Seritage’s revenue also continued to fall, down 18 percent to $40.5 million from $49.3 million in the second quarter of 2018.
Seritage, the real estate investment trust formed in 2015 to invest in and revamp Sears-anchored real estate, also reported a nearly $22 million drop in net operating income in the second quarter compared to the same period of the previous year, to $14.6 million, according to its earnings report. For the first half of the year, Seritage generated $38.9 million in net operating income, a 47 percent drop from $73.3 million during the first six months of 2018.
The REIT attributed the drop in NOI to lower rents from its master lease with Sears, which had closed stores and filed for bankruptcy in October.

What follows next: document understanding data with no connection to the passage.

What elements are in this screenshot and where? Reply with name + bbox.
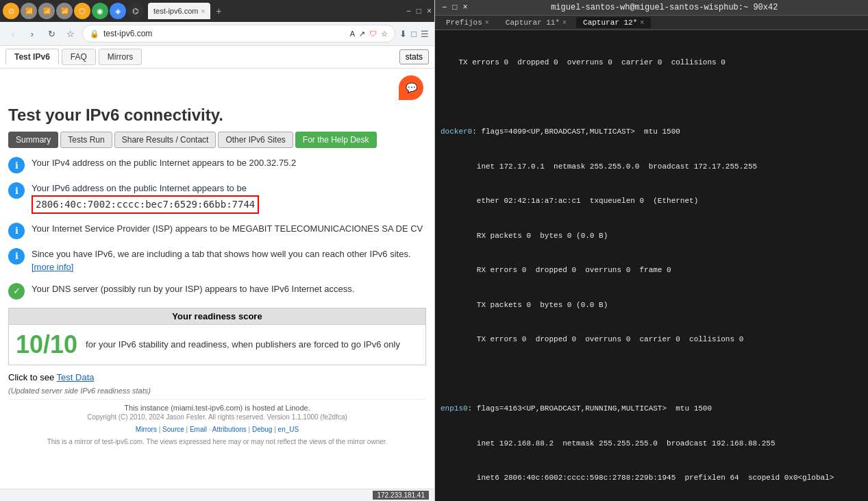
- close-button[interactable]: ×: [427, 6, 432, 16]
- page-content: 💬 Test your IPv6 connectivity. Summary T…: [0, 69, 434, 489]
- readiness-box: Your readiness score 10/10 for your IPv6…: [8, 308, 426, 365]
- copyright-text: Copyright (C) 2010, 2024 Jason Fesler. A…: [8, 412, 426, 423]
- tab-mirrors-label: Mirrors: [108, 52, 133, 62]
- ubuntu-icon[interactable]: ⊙: [3, 3, 19, 19]
- term-line-docker-tx1: TX packets 0 bytes 0 (0.0 B): [441, 300, 863, 311]
- term-line-0: TX errors 0 dropped 0 overruns 0 carrier…: [441, 57, 863, 69]
- terminal-close[interactable]: ×: [462, 3, 467, 12]
- tab-other-ipv6[interactable]: Other IPv6 Sites: [218, 132, 293, 148]
- stats-update: (Updated server side IPv6 readiness stat…: [8, 387, 426, 395]
- test-data-section: Click to see Test Data: [8, 372, 426, 382]
- download-icon[interactable]: ⬇: [399, 29, 407, 39]
- stats-button[interactable]: stats: [399, 49, 429, 64]
- terminal-tab-capturar12[interactable]: Capturar 12* ×: [576, 17, 651, 28]
- ipv6-info-text: Your IPv6 address on the public Internet…: [32, 182, 259, 214]
- isp-info-item: ℹ Your Internet Service Provider (ISP) a…: [8, 222, 426, 239]
- new-tab-button[interactable]: +: [212, 5, 225, 16]
- status-bar: 172.233.181.41: [0, 489, 434, 501]
- app1-icon[interactable]: ⬡: [74, 3, 90, 19]
- tab-faq[interactable]: FAQ: [62, 49, 96, 65]
- tab-mirrors[interactable]: Mirrors: [99, 49, 142, 65]
- ipv6-info-item: ℹ Your IPv6 address on the public Intern…: [8, 182, 426, 214]
- readiness-description: for your IPv6 stability and readiness, w…: [86, 338, 400, 352]
- back-button[interactable]: ‹: [5, 26, 21, 41]
- term-line-blank2: [441, 369, 863, 380]
- term-line-docker0: docker0: flags=4099<UP,BROADCAST,MULTICA…: [441, 126, 863, 138]
- app2-icon[interactable]: ◉: [92, 3, 108, 19]
- attributions-link[interactable]: Attributions: [212, 426, 247, 433]
- browser-chrome: ‹ › ↻ ☆ 🔒 test-ipv6.com A ↗ 🛡 ☆ ⬇ □ ☰: [0, 22, 434, 46]
- term-line-docker-ether: ether 02:42:1a:a7:ac:c1 txqueuelen 0 (Et…: [441, 195, 863, 207]
- dns-info-item: ✓ Your DNS server (possibly run by your …: [8, 282, 426, 300]
- wifi2-icon[interactable]: 📶: [38, 3, 55, 19]
- taskbar-browser-tab[interactable]: test-ipv6.com ×: [148, 3, 210, 19]
- info-icon-isp: ℹ: [8, 223, 25, 239]
- terminal-tab-prefijos-close[interactable]: ×: [485, 19, 489, 27]
- forward-button[interactable]: ›: [25, 26, 40, 41]
- tab-test-ipv6[interactable]: Test IPv6: [5, 49, 59, 65]
- terminal-maximize[interactable]: □: [452, 3, 457, 12]
- info-icon-dns: ✓: [8, 283, 25, 300]
- tab-help-desk[interactable]: For the Help Desk: [295, 132, 377, 148]
- app3-icon[interactable]: ◈: [110, 3, 126, 19]
- term-line-enp-inet6-1: inet6 2806:40c:6002:cccc:598c:2788:229b:…: [441, 472, 863, 484]
- browser-actions: ⬇ □ ☰: [399, 29, 429, 39]
- terminal-body[interactable]: TX errors 0 dropped 0 overruns 0 carrier…: [435, 30, 868, 501]
- debug-link[interactable]: Debug: [252, 426, 272, 433]
- terminal-tab-prefijos[interactable]: Prefijos ×: [439, 17, 496, 28]
- tab-info-item: ℹ Since you have IPv6, we are including …: [8, 247, 426, 274]
- terminal-minimize[interactable]: −: [442, 3, 447, 12]
- term-line-blank1: [441, 92, 863, 103]
- footer-links: Mirrors | Source | Email · Attributions …: [8, 424, 426, 435]
- lock-icon: 🔒: [90, 29, 99, 38]
- terminal-tab-capturar11-close[interactable]: ×: [562, 19, 567, 27]
- tab-faq-label: FAQ: [71, 52, 87, 62]
- term-line-docker-rxe: RX errors 0 dropped 0 overruns 0 frame 0: [441, 265, 863, 276]
- window-icon[interactable]: □: [411, 29, 417, 39]
- reload-button[interactable]: ↻: [44, 26, 59, 41]
- terminal-titlebar: − □ × miguel-santos-wh@miguel-santos-wis…: [435, 0, 868, 16]
- ipv4-info-text: Your IPv4 address on the public Internet…: [32, 156, 296, 170]
- wifi1-icon[interactable]: 📶: [21, 3, 37, 19]
- terminal-tabs: Prefijos × Capturar 11* × Capturar 12* ×: [435, 16, 868, 30]
- browser-tabs: Test IPv6 FAQ Mirrors stats: [0, 46, 434, 69]
- home-button[interactable]: ☆: [63, 26, 78, 41]
- info-icon-ipv4: ℹ: [8, 157, 25, 173]
- github-icon[interactable]: ⌬: [127, 3, 144, 19]
- more-info-link[interactable]: [more info]: [32, 262, 73, 272]
- test-data-link[interactable]: Test Data: [57, 372, 95, 382]
- terminal-tab-prefijos-label: Prefijos: [446, 19, 482, 27]
- maximize-button[interactable]: □: [417, 6, 421, 16]
- term-line-docker-inet: inet 172.17.0.1 netmask 255.255.0.0 broa…: [441, 161, 863, 173]
- isp-info-text: Your Internet Service Provider (ISP) app…: [32, 222, 423, 236]
- email-link[interactable]: Email: [190, 426, 207, 433]
- tab-summary[interactable]: Summary: [8, 132, 58, 148]
- minimize-button[interactable]: −: [406, 6, 411, 16]
- taskbar-tab-close[interactable]: ×: [201, 8, 205, 15]
- source-link[interactable]: Source: [162, 426, 184, 433]
- terminal-window-buttons: − □ ×: [442, 3, 468, 12]
- terminal-tab-capturar12-close[interactable]: ×: [640, 19, 644, 27]
- terminal-title: miguel-santos-wh@miguel-santos-wisphub:~…: [468, 3, 861, 12]
- hosted-info: This instance (miami.test-ipv6.com) is h…: [8, 399, 426, 412]
- address-bar[interactable]: 🔒 test-ipv6.com A ↗ 🛡 ☆: [82, 25, 395, 42]
- menu-icon[interactable]: ☰: [421, 29, 429, 39]
- bookmark-icon[interactable]: ☆: [381, 29, 388, 38]
- url-text: test-ipv6.com: [103, 29, 346, 38]
- support-bubble[interactable]: 💬: [399, 75, 423, 100]
- wifi3-icon[interactable]: 📶: [56, 3, 73, 19]
- info-icon-ipv6: ℹ: [8, 182, 25, 199]
- term-line-enp-inet: inet 192.168.88.2 netmask 255.255.255.0 …: [441, 438, 863, 450]
- mirrors-link[interactable]: Mirrors: [136, 426, 157, 433]
- translate-icon[interactable]: A: [350, 29, 355, 38]
- mirror-note: This is a mirror of test-ipv6.com. The v…: [8, 437, 426, 448]
- ipv4-info-item: ℹ Your IPv4 address on the public Intern…: [8, 156, 426, 173]
- taskbar: ⊙ 📶 📶 📶 ⬡ ◉ ◈ ⌬ test-ipv6.com × + − □ ×: [0, 0, 434, 22]
- language-link[interactable]: en_US: [278, 426, 299, 433]
- tab-tests-run[interactable]: Tests Run: [60, 132, 112, 148]
- share-icon[interactable]: ↗: [359, 29, 365, 38]
- tab-share-results[interactable]: Share Results / Contact: [114, 132, 216, 148]
- page-nav-tabs: Summary Tests Run Share Results / Contac…: [8, 132, 426, 148]
- readiness-score: 10/10: [16, 330, 77, 359]
- terminal-tab-capturar11[interactable]: Capturar 11* ×: [499, 17, 573, 28]
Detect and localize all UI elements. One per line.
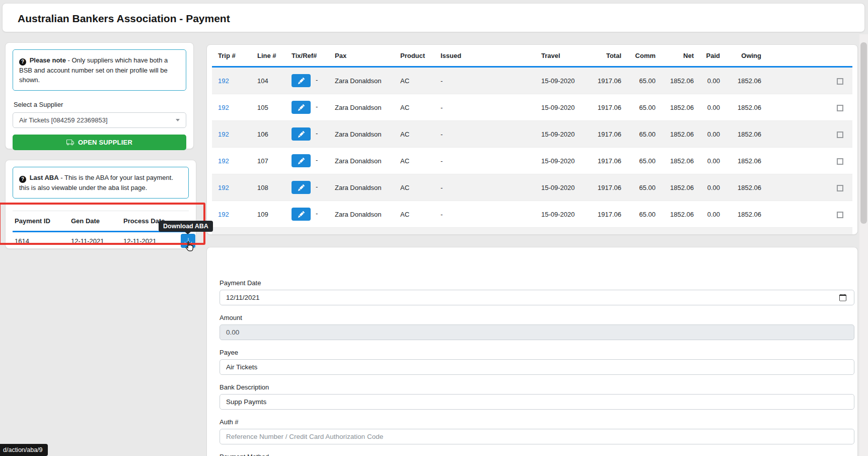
cell-pax: Zara Donaldson: [329, 121, 394, 148]
tooltip-arrow: [185, 232, 191, 234]
cell-total: 1917.06: [586, 148, 627, 174]
cell-line: 105: [251, 94, 285, 121]
cell-comm: 65.00: [627, 121, 662, 148]
cell-paid: 0.00: [700, 94, 726, 121]
cell-travel: 15-09-2020: [535, 228, 586, 235]
status-url-bar: d/action/aba/9: [0, 444, 48, 456]
cell-total: 1917.06: [586, 228, 627, 235]
cell-total: 1917.06: [586, 121, 627, 148]
payee-input[interactable]: [220, 359, 854, 375]
auth-number-label: Auth #: [220, 418, 854, 426]
cell-pax: Zara Donaldson: [329, 201, 394, 228]
amount-input: [220, 324, 854, 340]
row-select-checkbox[interactable]: [837, 132, 843, 138]
open-supplier-button[interactable]: OPEN SUPPLIER: [13, 135, 186, 150]
tix-value: -: [316, 210, 318, 217]
trip-link[interactable]: 192: [218, 184, 229, 191]
edit-tix-button[interactable]: [292, 208, 311, 221]
trip-link[interactable]: 192: [218, 104, 229, 111]
edit-tix-button[interactable]: [292, 101, 311, 114]
cell-paid: 0.00: [700, 121, 726, 148]
payment-method-label: Payment Method: [220, 453, 854, 456]
cell-owing: 1852.06: [726, 201, 767, 228]
trip-link[interactable]: 192: [218, 131, 229, 138]
cell-owing: 1852.06: [726, 174, 767, 201]
edit-tix-button[interactable]: [292, 234, 311, 235]
cell-issued: -: [435, 228, 535, 235]
cell-paid: 0.00: [700, 174, 726, 201]
page-scrollbar[interactable]: [859, 34, 868, 456]
question-circle-icon: ?: [19, 58, 26, 66]
payments-table: Trip #Line #Tix/Ref#PaxProductIssuedTrav…: [212, 45, 852, 235]
cell-owing: 1852.06: [726, 67, 767, 94]
download-aba-button[interactable]: [181, 234, 195, 248]
auth-number-input[interactable]: [220, 429, 854, 444]
tix-value: -: [316, 129, 318, 137]
column-owing: Owing: [726, 45, 767, 67]
cell-comm: 65.00: [627, 67, 662, 94]
edit-tix-button[interactable]: [292, 74, 311, 87]
tix-value: -: [316, 103, 318, 110]
download-aba-tooltip: Download ABA: [159, 221, 213, 232]
trip-link[interactable]: 192: [218, 77, 229, 85]
cell-travel: 15-09-2020: [535, 201, 586, 228]
cell-line: 108: [251, 174, 285, 201]
cell-owing: 1852.06: [726, 148, 767, 174]
cell-paid: 0.00: [700, 228, 726, 235]
cell-net: 1852.06: [662, 201, 700, 228]
last-aba-panel: ? Last ABA - This is the ABA for your la…: [5, 160, 196, 249]
table-row: 192109-Zara DonaldsonAC-15-09-20201917.0…: [212, 201, 852, 228]
cell-issued: -: [435, 67, 535, 94]
payments-table-panel: Trip #Line #Tix/Ref#PaxProductIssuedTrav…: [206, 44, 858, 235]
pencil-icon: [298, 78, 305, 84]
cell-owing: 1852.06: [726, 228, 767, 235]
open-supplier-label: OPEN SUPPLIER: [78, 139, 132, 146]
cell-product: AC: [394, 94, 435, 121]
cell-pax: Zara Donaldson: [329, 148, 394, 174]
aba-col-gen-date: Gen Date: [69, 211, 121, 232]
scrollbar-thumb[interactable]: [860, 42, 867, 224]
cell-pax: Zara Donaldson: [329, 94, 394, 121]
row-select-checkbox[interactable]: [837, 212, 843, 218]
cell-pax: Zara Donaldson: [329, 174, 394, 201]
row-select-checkbox[interactable]: [837, 185, 843, 191]
cell-owing: 1852.06: [726, 121, 767, 148]
trip-link[interactable]: 192: [218, 211, 229, 218]
cell-comm: 65.00: [627, 174, 662, 201]
cell-product: AC: [394, 174, 435, 201]
bank-description-input[interactable]: [220, 394, 854, 410]
pencil-icon: [298, 211, 305, 218]
edit-tix-button[interactable]: [292, 181, 311, 194]
table-row: 192104-Zara DonaldsonAC-15-09-20201917.0…: [212, 67, 852, 94]
supplier-select-value: Air Tickets [084259 22369853]: [19, 116, 108, 124]
aba-payment-id: 1614: [13, 232, 69, 250]
trip-link[interactable]: 192: [218, 157, 229, 165]
edit-tix-button[interactable]: [292, 154, 311, 167]
cell-product: AC: [394, 148, 435, 174]
cell-line: 109: [251, 201, 285, 228]
cell-total: 1917.06: [586, 94, 627, 121]
cell-line: 106: [251, 121, 285, 148]
payment-date-label: Payment Date: [220, 279, 854, 287]
column-comm: Comm: [627, 45, 662, 67]
cell-total: 1917.06: [586, 67, 627, 94]
pencil-icon: [298, 184, 305, 191]
cell-line: 104: [251, 67, 285, 94]
pencil-icon: [298, 131, 305, 138]
row-select-checkbox[interactable]: [837, 78, 843, 85]
row-select-checkbox[interactable]: [837, 105, 843, 111]
cell-comm: 65.00: [627, 94, 662, 121]
column-line: Line #: [251, 45, 285, 67]
payment-date-input[interactable]: [220, 290, 854, 305]
edit-tix-button[interactable]: [292, 127, 311, 141]
column-paid: Paid: [700, 45, 726, 67]
chevron-down-icon: [176, 119, 180, 121]
cell-comm: 65.00: [627, 201, 662, 228]
row-select-checkbox[interactable]: [837, 158, 843, 165]
table-row: 192106-Zara DonaldsonAC-15-09-20201917.0…: [212, 121, 852, 148]
supplier-select[interactable]: Air Tickets [084259 22369853]: [13, 112, 186, 128]
cell-owing: 1852.06: [726, 94, 767, 121]
cell-net: 1852.06: [662, 148, 700, 174]
cell-issued: -: [435, 121, 535, 148]
cell-total: 1917.06: [586, 174, 627, 201]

Since the REIT’s formation, over 26 million square feet of leased space — or more than $110 million of annual base rent — has been taken offline, Seritage said. The firm has since signed new non-Sears leases that total an annual base rent of $154.1 million across 8.9 million square feet of space, but most of these stores have not yet opened. They should begin to pay rent over the next two years, Seritage said.
In the second quarter, new leasing activity totaled 687,000 square feet, with an average rent of about $20 per square foot. Non-Sears tenants make up 90 percent of annual base rent, including signed leases. Overall, 52.4 percent of Seritage’s portfolio is leased, the company said.
In the midst of its bankruptcy proceedings, Sears in April filed a lawsuit against its former CEO, Eddie Lampert. The ailing retailer — which at one point was the largest in the U.S. — claimed Lampert made billions as the company fell into a “death spiral.”